Saved entries

=== Begin Enclosure ===

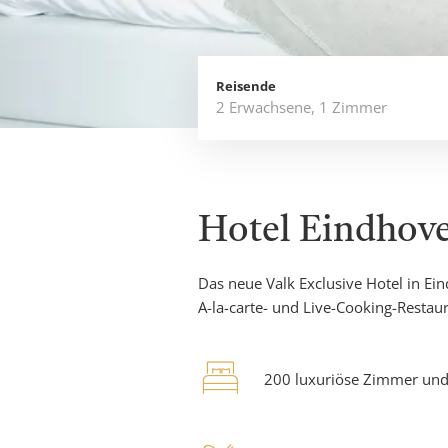
Buchen
Sie
direkt
Reisende
2 Erwachsene
,
1 Zimmer
Hotel Eindhov
Das neue Valk Exclusive Hotel in Ei
A-la-carte- und Live-Cooking-Resta
bed-
200 luxuriöse Zimmer und
x-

=== End Enclosure ===

Problem to work on -
All of the entries above need to be transcribed exactly, except for the pictures.

Expected output -
Buchen
Sie
direkt
Reisende
2 Erwachsene
,
1 Zimmer
Hotel Eindhov
Das neue Valk Exclusive Hotel in Ei
A-la-carte- und Live-Cooking-Resta
bed-
200 luxuriöse Zimmer und
x-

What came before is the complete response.